Can a Presidential speech ever be a work of art?

Not usually. But R. Luke Dubois is doing his best. As part of the “Mulitplicity” exhibit now showing at the Smithsonian American Art Museum, which I had a chance to see last weekend, Dubois reconfigured all the State of the Union addresses in an interesting way.

In a series of prints called “Hindsight is always 20/20,” he’s taken the words of each speech, noted their frequency, and rendered them as a Snellen eye exam chart – with a President’s most-used words in large type near the top and his less-used words in progressively smaller type toward the bottom.

It’s a mashup – one part word cloud, another part optometry. And it works. You get a good sense of how much the times dictate the words. It also offers a sly commentary on each President’s – wait for it – vision.

Check out two samples (Theodore Roosevelt and Gerald Ford) below and more pieces here.


7 Responses to “State of the Union address as an eye exam chart”

  1. Justin says:

    I think it’s far more fascintating to “see” what was not said vs. said given the historical context in which they were giving their SOTU.

  2. I love this – thanks for sharing.

    I suppose last night would be “I” and “fair”??

  3. Moira says:

    Ummm Hmmm….I looked into the President’s Blueprint for a nod (or more) to the great American creativity that generates our trademark competency — American innovation. Did not find it. In fact…

    Create = 18
    Creation = 1
    Creative = 0
    Creativity =0

    Linguistic anomaly, rhetorical (lack of) value or a missing and critical link in the plan? I don’t pretend to have an answer, and hope I am asking the right question of the right audience.

    How the heck are we going to leapfrog the “what is” to create American revenue and competitive differentiators?

    See: http://www.whitehouse.gov/sites/default/files/blueprint_for_an_america_built_to_last.pdf

  4. Moira says:

    Regarding eye exam, fascinating. What a great way to — wait for it — see ourselves, our times and our leaders. Great taxonomy development/tracking technique, too.

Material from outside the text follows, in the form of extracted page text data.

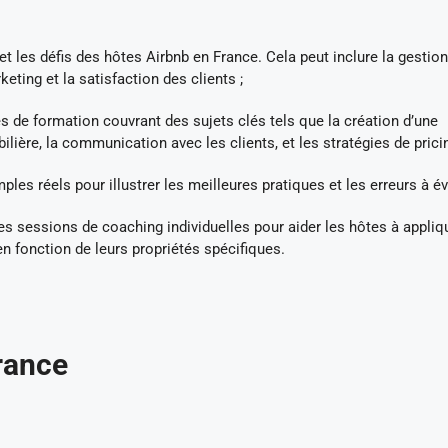
 les défis des hôtes Airbnb en France. Cela peut inclure la gestio
keting et la satisfaction des clients ;
de formation couvrant des sujets clés tels que la création d’une
ère, la communication avec les clients, et les stratégies de pricin
ples réels pour illustrer les meilleures pratiques et les erreurs à évi
es sessions de coaching individuelles pour aider les hôtes à appliq
en fonction de leurs propriétés spécifiques.
rance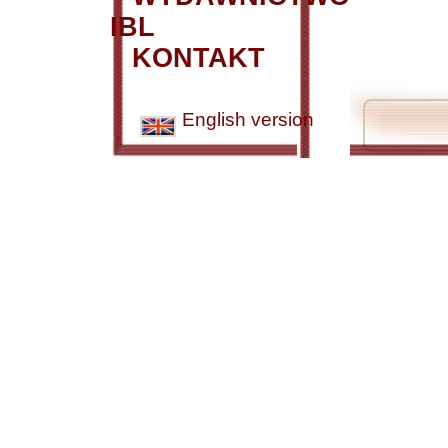
IBL
KONTAKT
English version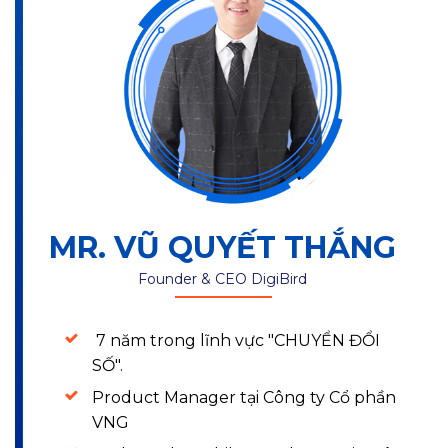
MR. VŨ QUYẾT THẮNG
Founder & CEO DigiBird
7 năm trong lĩnh vực "CHUYỂN ĐỔI
SỐ".
Product Manager tại Công ty Cổ phần
VNG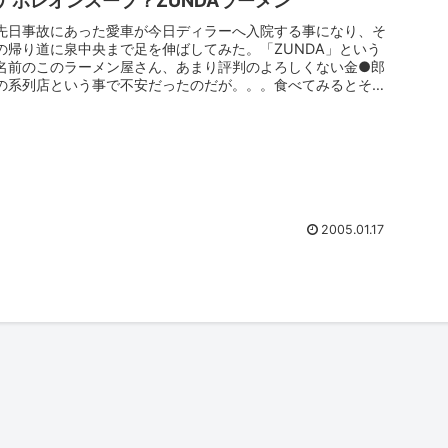
ナポレオンスープ？ZUNDAラーメン
先日事故にあった愛車が今日ディラーへ入院する事になり、そ
の帰り道に泉中央まで足を伸ばしてみた。「ZUNDA」という
名前のこのラーメン屋さん、あまり評判のよろしくない金●郎
の系列店という事で不安だったのだが。。。食べてみるとそれ
ほど悪くなかっ...
2005.01.17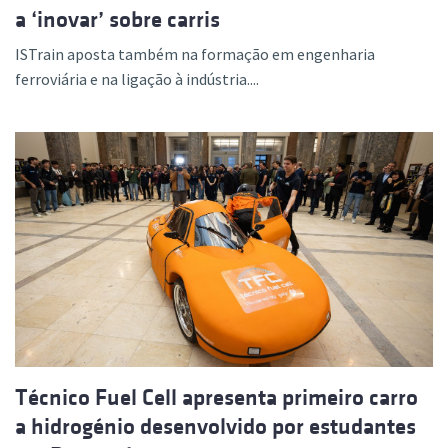
a ‘inovar’ sobre carris
ISTrain aposta também na formação em engenharia
ferroviária e na ligação à indústria....
Técnico Fuel Cell apresenta primeiro carro
a hidrogénio desenvolvido por estudantes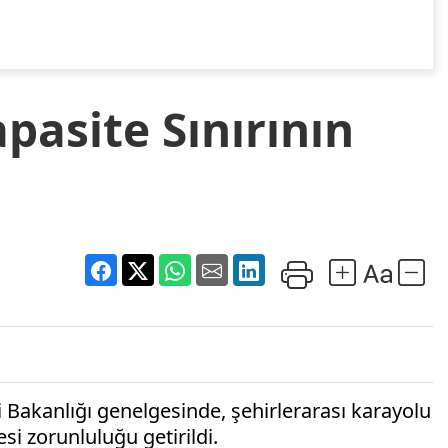
pasite Sınırının
ri Bakanlığı genelgesinde, şehirlerarası karayolu
si zorunluluğu getirildi.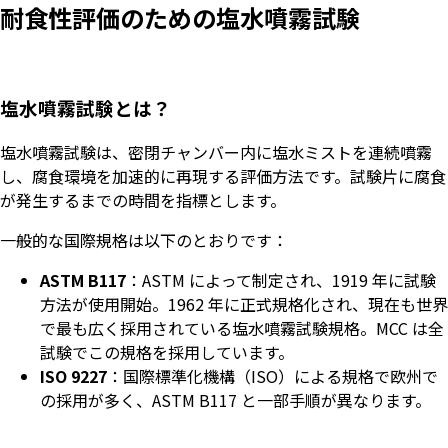
耐食性評価のための塩水噴霧試験
塩水噴霧試験とは？
塩水噴霧試験は、密閉チャンバー内に塩水ミストを連続噴霧
し、腐食環境を加速的に再現する評価方法です。試験片に腐食
が発生するまでの時間を指標とします。
一般的な国際規格は以下のとおりです：
ASTM B117
：ASTM によって制定され、1919 年に試験
方法が使用開始。1962 年に正式規格化され、現在も世界
で最も広く採用されている塩水噴霧試験規格。MCC は全
試験でこの規格を採用しています。
ISO 9227
：国際標準化機構（ISO）による規格で欧州で
の採用が多く、ASTM B117 と一部手順が異なります。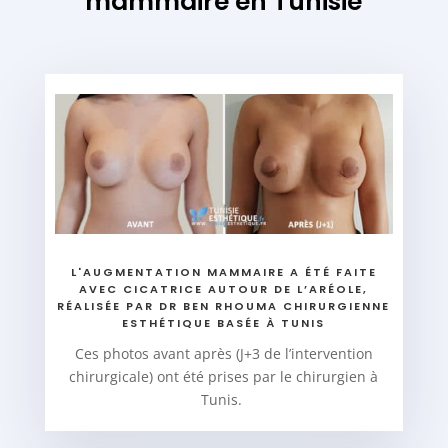
mammaire en Tunisie
L'AUGMENTATION MAMMAIRE A ÉTÉ FAITE
AVEC CICATRICE AUTOUR DE L’ARÉOLE,
RÉALISÉE PAR DR BEN RHOUMA CHIRURGIENNE
ESTHÉTIQUE BASÉE À TUNIS
Ces photos avant après (J+3 de l’intervention
chirurgicale) ont été prises par le chirurgien à
Tunis.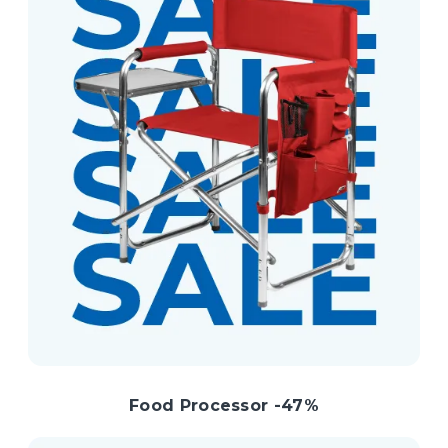
Food Processor -47%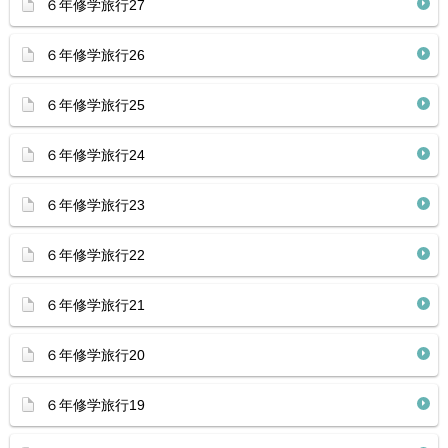
６年修学旅行27
６年修学旅行26
６年修学旅行25
６年修学旅行24
６年修学旅行23
６年修学旅行22
６年修学旅行21
６年修学旅行20
６年修学旅行19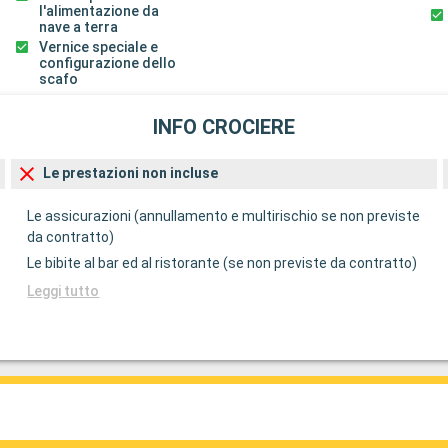
l'alimentazione da
nave a terra
Vernice speciale e
configurazione dello
scafo
INFO CROCIERE
Le prestazioni non incluse
Le assicurazioni (annullamento e multirischio se non previste
da contratto)
Le bibite al bar ed al ristorante (se non previste da contratto)
Leggi tutto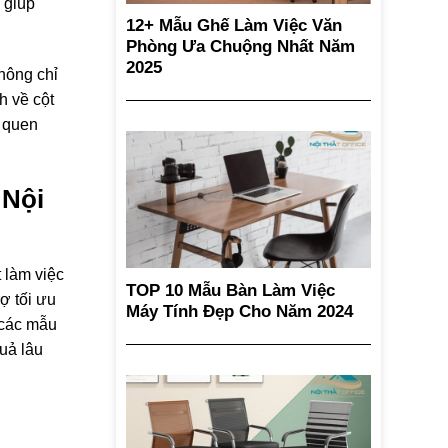
 giúp
12+ Mẫu Ghế Làm Việc Văn
Phòng Ưa Chuộng Nhất Năm
2025
hông chỉ
h về cột
i quen
 Nội
 làm việc
TOP 10 Mẫu Bàn Làm Việc
ợ tối ưu
Máy Tính Đẹp Cho Năm 2024
, các mẫu
uả lâu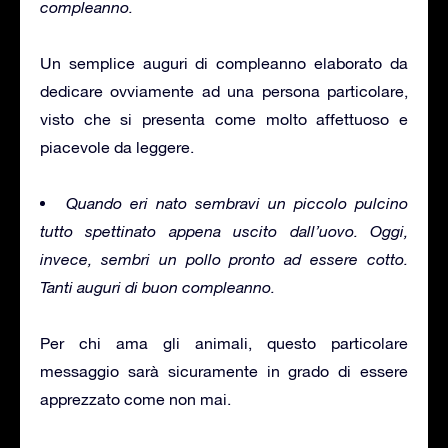
compleanno.
Un semplice auguri di compleanno elaborato da
dedicare ovviamente ad una persona particolare,
visto che si presenta come molto affettuoso e
piacevole da leggere.
Quando eri nato sembravi un piccolo pulcino
tutto spettinato appena uscito dall’uovo. Oggi,
invece, sembri un pollo pronto ad essere cotto.
Tanti auguri di buon compleanno.
Per chi ama gli animali, questo particolare
messaggio sarà sicuramente in grado di essere
apprezzato come non mai.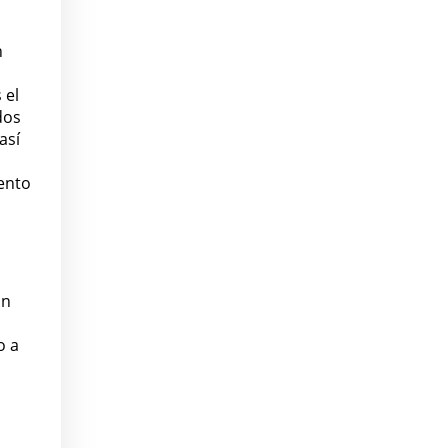
n
 el
dos
así
ento
un
o a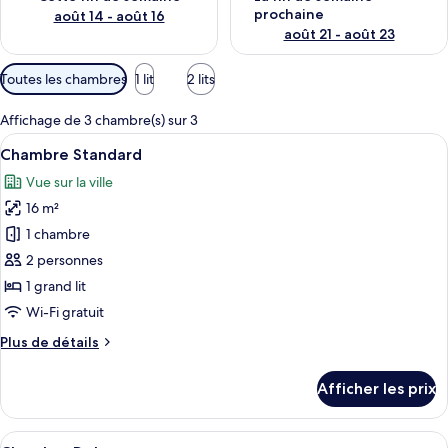
prochaine
août 14 - août 16
août 21 - août 23
Filtres
Toutes les chambres
1 lit
2 lits
disponibles
pour
Affichage de 3 chambre(s) sur 3
les
Afficher
Une salle de bain avec un lavabo blanc
10
Chambre Standard
chambres
toutes
Vue sur la ville
les
16 m²
photos
pour
1 chambre
ce
2 personnes
type
1 grand lit
de
Wi-Fi gratuit
chambre :
Plus
Plus de détails
Chambre
de
Standard
détails
Afficher les prix
pour
Chambre
Standard
Afficher
Une chambre d’hôtel avec un lit, un bu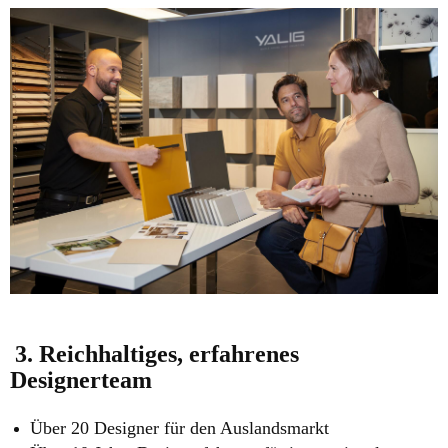
3. Reichhaltiges, erfahrenes
Designerteam
Über 20 Designer für den Auslandsmarkt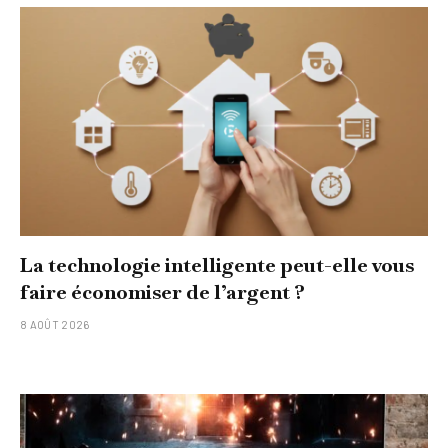
La technologie intelligente peut-elle vous
faire économiser de l’argent ?
8 AOÛT 2026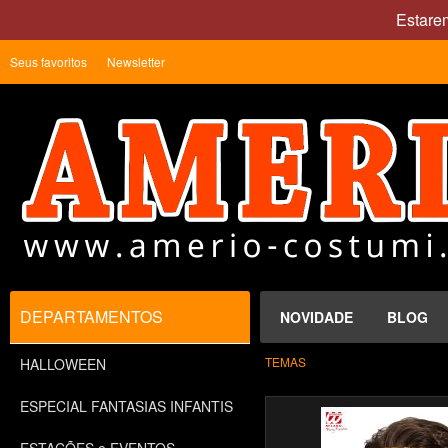
Estare
Seus favoritos
Newsletter
DEPARTAMENTOS
NOVIDADE
BLOG
TEMAS
HALLOWEEN
ESPECIAL FANTASIAS INFANTIS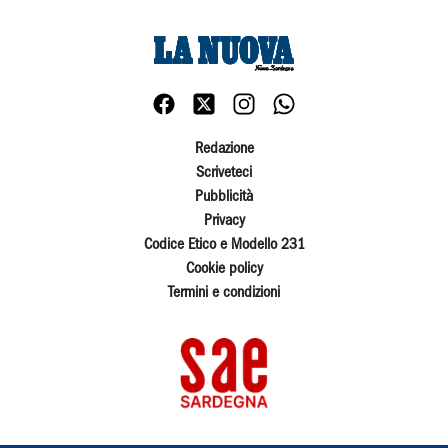
Redazione
Scriveteci
Pubblicità
Privacy
Codice Etico e Modello 231
Cookie policy
Termini e condizioni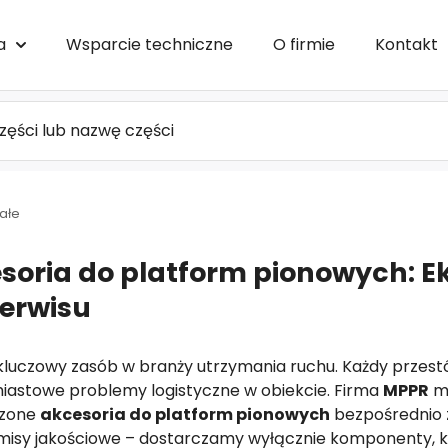
a
Wsparcie techniczne
O firmie
Kontakt
ałe
soria do platform pionowych: E
serwisu
kluczowy zasób w branży utrzymania ruchu. Każdy przestój
astowe problemy logistyczne w obiekcie. Firma
MPPR
mi
dzone
akcesoria do platform pionowych
bezpośrednio 
isy jakościowe – dostarczamy wyłącznie komponenty, 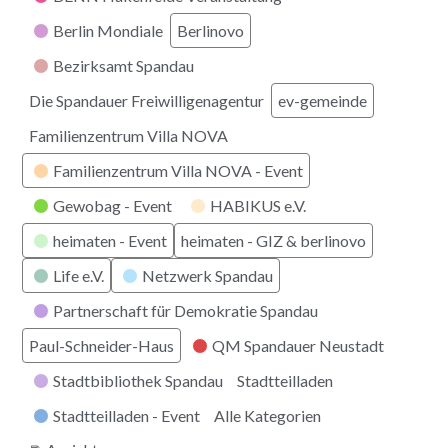
Berlin Mondiale
Berlinovo
Bezirksamt Spandau
Die Spandauer Freiwilligenagentur
ev-gemeinde
Familienzentrum Villa NOVA
Familienzentrum Villa NOVA - Event
Gewobag - Event
HABIKUS e.V.
heimaten - Event
heimaten - GIZ & berlinovo
Life e.V.
Netzwerk Spandau
Partnerschaft für Demokratie Spandau
Paul-Schneider-Haus
QM Spandauer Neustadt
Stadtbibliothek Spandau
Stadtteilladen
Stadtteilladen - Event
Alle Kategorien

  5. I really like daniel’s work…i saw him on the dylan ratigan show speaking of how both right and left are not having the right discussions…how the right villainizes labor and the left, big business and then how few american workers actually are participants in unions and likewise how few work for fortune 500 companies…i wonder if people who respond to posts regarding any political idea actually read the info or just respond to the headline…we could use a MINDSET transfusion….i enjoyed this!

  6. Nathan Sudds says:

    Interesting post Dan, I also found something similar mentioned via http://www.thenextdraft.com — “how twitter reacted to the SOTU address” thought you and your readers would find this interesting too. http://expertlabs.org/2012/01/twitter-reacts-to-the-state-of-the-union-2012.html

  7. Jay Papasan says:

    Great stuff, as always. Word clouds can be quite revealing.